Access to energy was instrumental fueling the Industrial Revolution. Over the last 200 years, industrial nations have migrated from wood to coal and now to oil as a source of energy. During the 1700’s, wood was used for just about everything from fuel to constructing houses and building wagons and even tools. As demand for wood increased, the cost of wood rose as deforestation led to the scarcity. The scarcity of wood resulted in deteriorating economics.
It was the availability and access to coal that enabled the growth of Industrial Revolution by providing accessible energy. The Industrial Revolution was predicated upon the availability of Labor, Technology, Capital, and Energy. Scarcity of any of these inputs could undermine economic growth, as was the case with capital during the Great Depression of the 1930’s and the Energy Shock of the 1970’s.
Oil, driven by rapid growth in automobile usage in the U.S, has replaced coal as the main energy fuel. According to the Energy Information Administration (EIA), the 70% of oil consumption in the U.S. is for transportation .
Figure 1 US Oil Imports
Figure 1 illustrates US historical oil imports, as measured by the Energy Information Administration in U.S. Crude Oil Field Production (Thousand Barrels per Day) that dates back to 1970. The EIA provides oil import data dating back to 1910. To estimate the amount of money the US spends on oil imports every year, we can use the data from the State of Alaska Department of Revenue, which provides historical data on the price of oil an derive an average yearly figure.
Figure 2 US Oil Import Spending
Figure 2. appears quite staggering given the amount of money we send to oil producing countries. The US is spending hundreds of billions to import oil. According to the EIA, the US imported an average of 10,031,000 barrels per day equating to $263 billion in imported oil during 2007 when the State of Alaska measured the yearly average spot price for a barrel of oil at $72.
According to Solarbuzz, Germany leads the world in solar photovoltaic (PV) installations with 47% of the market while China increased its market share of PV production from 20% to 35%. The US accounts for 8% of the world solar PV installations. Solarbuzz indicates the global solar PV industry was $17 billion in 2007 and the average cost of solar electricity is $0.2141 per KWH. If a portion of our $260 billion sent to oil producing countries were to be invested into solar energy, perhaps the US would not lag the world in alternative energy.

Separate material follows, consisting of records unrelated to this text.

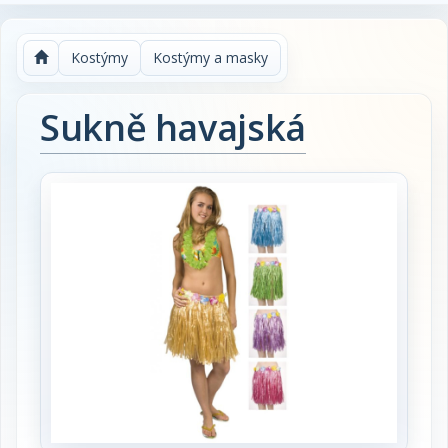
Kostýmy
Kostýmy a masky
Sukně havajská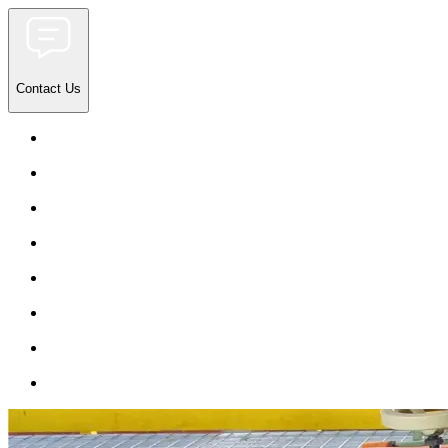
Contact Us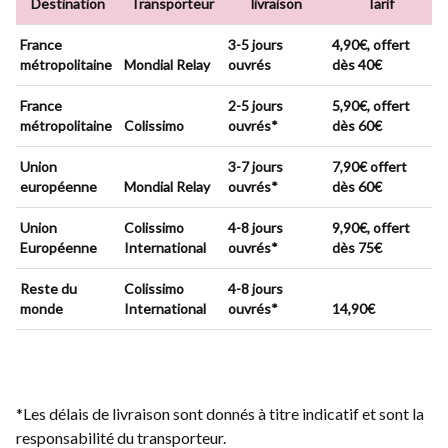
Destination
Transporteur
livraison
Tarif
France
3-5 jours
4,90€, offert
métropolitaine
Mondial Relay
ouvrés
dès 40€
France
2-5 jours
5,90€, offert
métropolitaine
Colissimo
ouvrés*
dès 60€
Union
3-7 jours
7,90€ offert
européenne
Mondial Relay
ouvrés*
dès 60€
Union
Colissimo
4-8 jours
9,90€, offert
Européenne
International
ouvrés*
dès 75€
Reste du
Colissimo
4-8 jours
monde
International
ouvrés*
14,90€
*Les délais de livraison sont donnés à titre indicatif et sont la
responsabilité du transporteur.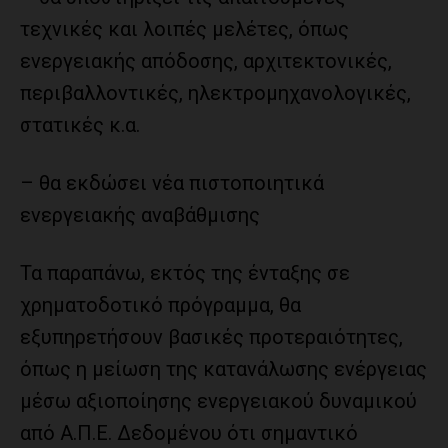
τεχνικές και λοιπές μελέτες, όπως
ενεργειακής απόδοσης, αρχιτεκτονικές,
περιβαλλοντικές, ηλεκτρομηχανολογικές,
στατικές κ.α.
– θα εκδώσει νέα πιστοποιητικά
ενεργειακής αναβάθμισης
Τα παραπάνω, εκτός της ένταξης σε
χρηματοδοτικό πρόγραμμα, θα
εξυπηρετήσουν βασικές προτεραιότητες,
όπως η μείωση της κατανάλωσης ενέργειας
μέσω αξιοποίησης ενεργειακού δυναμικού
από Α.Π.Ε. Δεδομένου ότι σημαντικό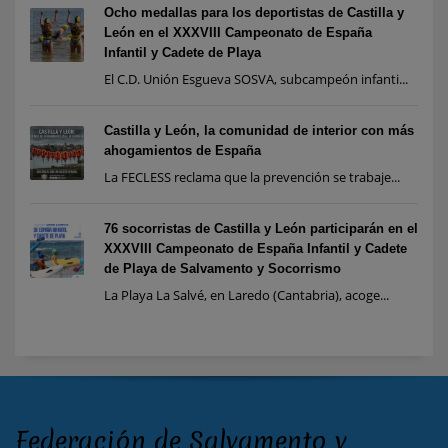
Ocho medallas para los deportistas de Castilla y
León en el XXXVIII Campeonato de España
Infantil y Cadete de Playa
El C.D. Unión Esgueva SOSVA, subcampeón infanti...
Castilla y León, la comunidad de interior con más
ahogamientos de España
La FECLESS reclama que la prevención se trabaje...
76 socorristas de Castilla y León participarán en el
XXXVIII Campeonato de España Infantil y Cadete
de Playa de Salvamento y Socorrismo
La Playa La Salvé, en Laredo (Cantabria), acoge...
Federación de Salvamento y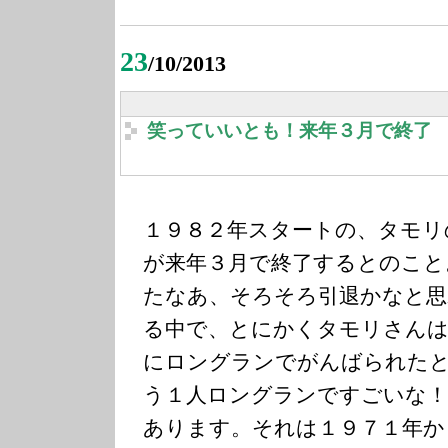
23
/10/2013
笑っていいとも！来年３月で終了
１９８２年スタートの、タモリ
が来年３月で終了するとのこと
たなあ、そろそろ引退かなと
る中で、とにかくタモリさんは
にロングランでがんばられた
う１人ロングランですごいな！
あります。それは１９７１年か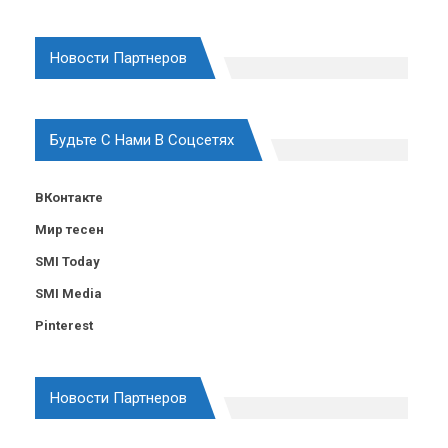
Новости Партнеров
Будьте С Нами В Соцсетях
ВКонтакте
Мир тесен
SMI Today
SMI Media
Pinterest
Новости Партнеров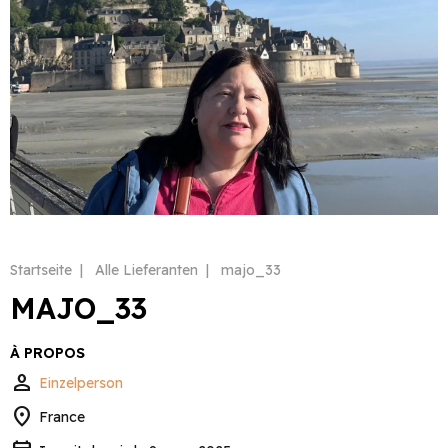
Startseite
Alle Lieferanten
majo_33
MAJO_33
À PROPOS
person
Einzelperson
location_on
France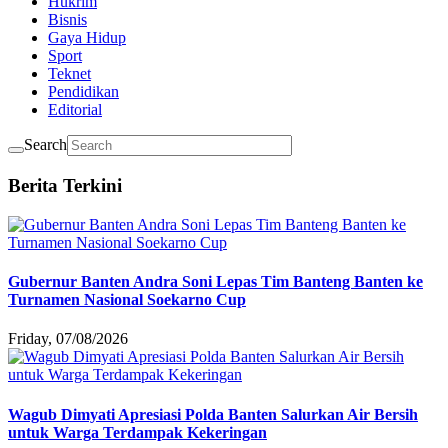
Hukrim
Bisnis
Gaya Hidup
Sport
Teknet
Pendidikan
Editorial
Search
Berita Terkini
Gubernur Banten Andra Soni Lepas Tim Banteng Banten ke
Turnamen Nasional Soekarno Cup
Friday, 07/08/2026
Wagub Dimyati Apresiasi Polda Banten Salurkan Air Bersih
untuk Warga Terdampak Kekeringan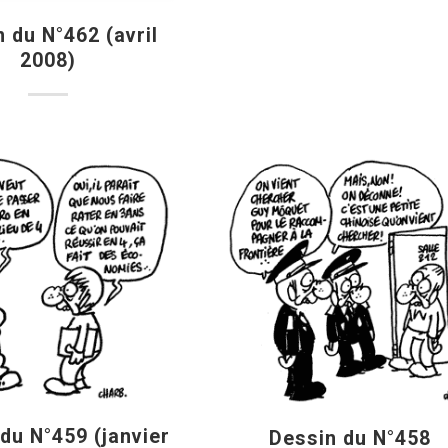
 du N°462 (avril
2008)
du N°459 (janvier
Dessin du N°458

The bottom line is that the money spent on importing oil has a deleterious impact on our economy and continues our dependence on hydrocarbon fuels producing carbon and other harmful byproducts that negatively impact our climate and health of our children. The longer we are dependent on oil, the longer our economy and environment suffer. Use your vote for alternative energy and not drill baby drill.